▶ [Instructions to follow]
Produce an exact copy of the lines from the line containing "scientists, engineers" through the last line of the entries below, and only those lines.

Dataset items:
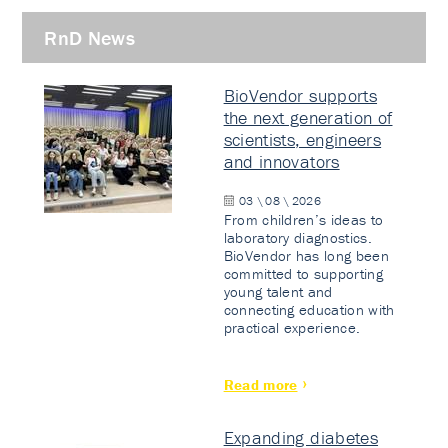
RnD News
BioVendor supports
the next generation of
scientists, engineers
and innovators
03 \ 08 \ 2026
From children’s ideas to
laboratory diagnostics.
BioVendor has long been
committed to supporting
young talent and
connecting education with
practical experience.
Read more
Expanding diabetes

▶ [Answer space]
scientists, engineers
and innovators
03 \ 08 \ 2026
From children’s ideas to
laboratory diagnostics.
BioVendor has long been
committed to supporting
young talent and
connecting education with
practical experience.
Read more
Expanding diabetes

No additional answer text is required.